YOUR INSTRUCTIONS:
Scan the records below for the string "pour" and return every line where it appears.

MATERIAL SHOWN:
□ □ □ □ □
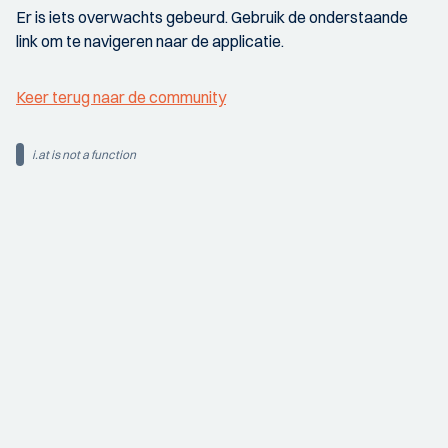
Er is iets overwachts gebeurd. Gebruik de onderstaande
link om te navigeren naar de applicatie.
Keer terug naar de community
i.at is not a function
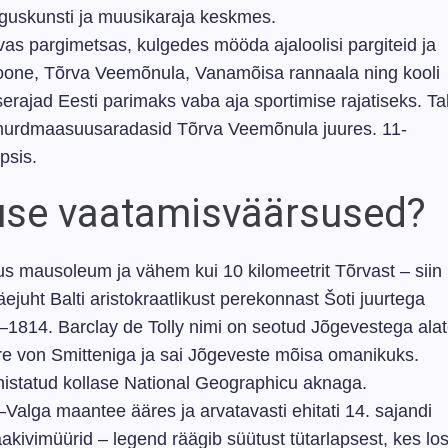
guskunsti ja muusikaraja keskmes.
as pargimetsas, kulgedes mööda ajaloolisi pargiteid ja
ne, Tõrva Veemõnula, Vanamõisa rannaala ning kooli
e­rajad Eesti parimaks vaba aja sportimise rajatiseks. Ta
 murdmaasuusaradasid Tõrva Veemõnula juures. 11-
psis.
ruse vaatamisväärsused?
s mausoleum ja vähem kui 10 kilomeetrit Tõrvast – siin
juht Balti aristokraatlikust perekonnast Šoti juurtega
2–1814. Barclay de Tolly nimi on seotud Jõgevestega ala
ore von Smitteniga ja sai Jõgeveste mõisa omanikuks.
istatud kollase National Geographicu aknaga.
alga maantee ääres ja arvatavasti ehitati 14. sajandi
ivimüürid – legend räägib süütust tütarlapsest, kes los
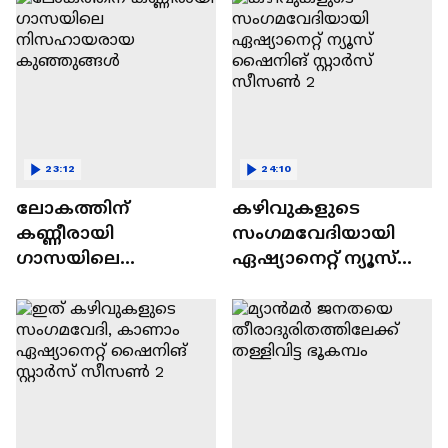
23:12
24:10
ലോകത്തിന്
കഴിവുകളുടെ
കണ്ണീരായി
സംഗമവേദിയായി
ഗാസയിലെ
ഏഷ്യാനെറ്റ് ന്യൂസ്
നിസഹായരായ
ഷൈനിങ് സ്റ്റാർസ്
കുഞ്ഞുങ്ങൾ
സീസൺ 2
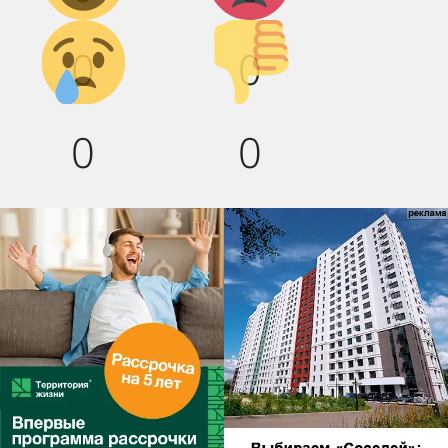
Грусть :(
Палец
0
0
вниз!
0
0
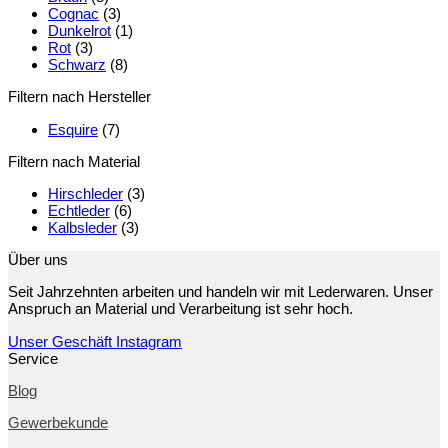
Cognac
(3)
Dunkelrot
(1)
Rot
(3)
Schwarz
(8)
Filtern nach Hersteller
Esquire
(7)
Filtern nach Material
Hirschleder
(3)
Echtleder
(6)
Kalbsleder
(3)
Über uns
Seit Jahrzehnten arbeiten und handeln wir mit Lederwaren. Unser
Anspruch an Material und Verarbeitung ist sehr hoch.
Unser Geschäft
Instagram
Service
Blog
Gewerbekunde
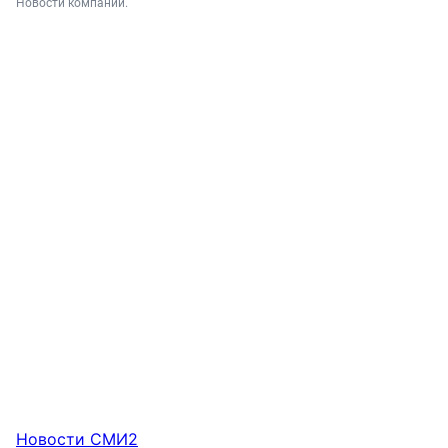
Новости компаний.
Новости СМИ2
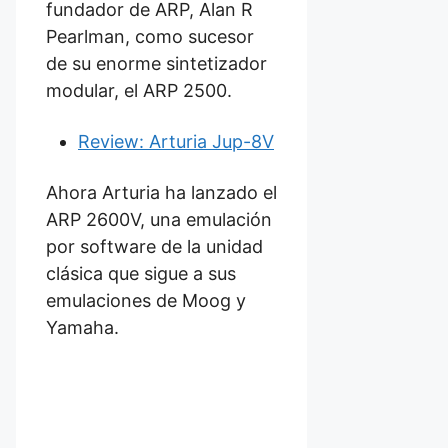
fundador de ARP, Alan R
Pearlman, como sucesor
de su enorme sintetizador
modular, el ARP 2500.
Review: Arturia Jup-8V
Ahora Arturia ha lanzado el
ARP 2600V, una emulación
por software de la unidad
clásica que sigue a sus
emulaciones de Moog y
Yamaha.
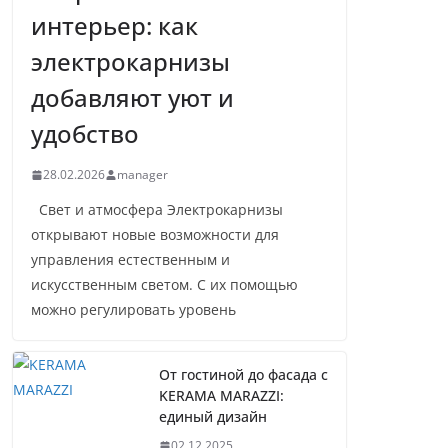
интерьер: как
электрокарнизы
добавляют уют и
удобство
28.02.2026
manager
Свет и атмосфера Электрокарнизы
открывают новые возможности для
управления естественным и
искусственным светом. С их помощью
можно регулировать уровень
От гостиной до фасада с
KERAMA MARAZZI:
единый дизайн
02.12.2025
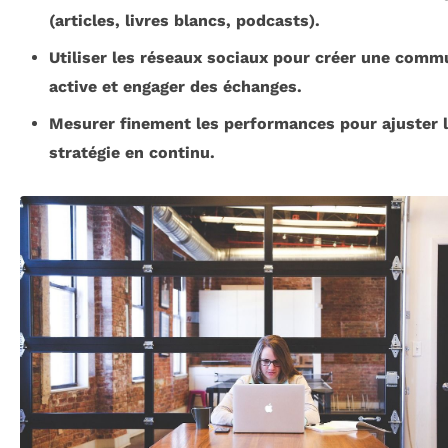
(articles, livres blancs, podcasts).
Utiliser les réseaux sociaux pour créer une com
active et engager des échanges.
Mesurer finement les performances pour ajuster 
stratégie en continu.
□ □ □ □ □
ANSWER BOX:
Utiliser les réseaux sociaux pour créer une com
Mesurer finement les performances pour ajuster 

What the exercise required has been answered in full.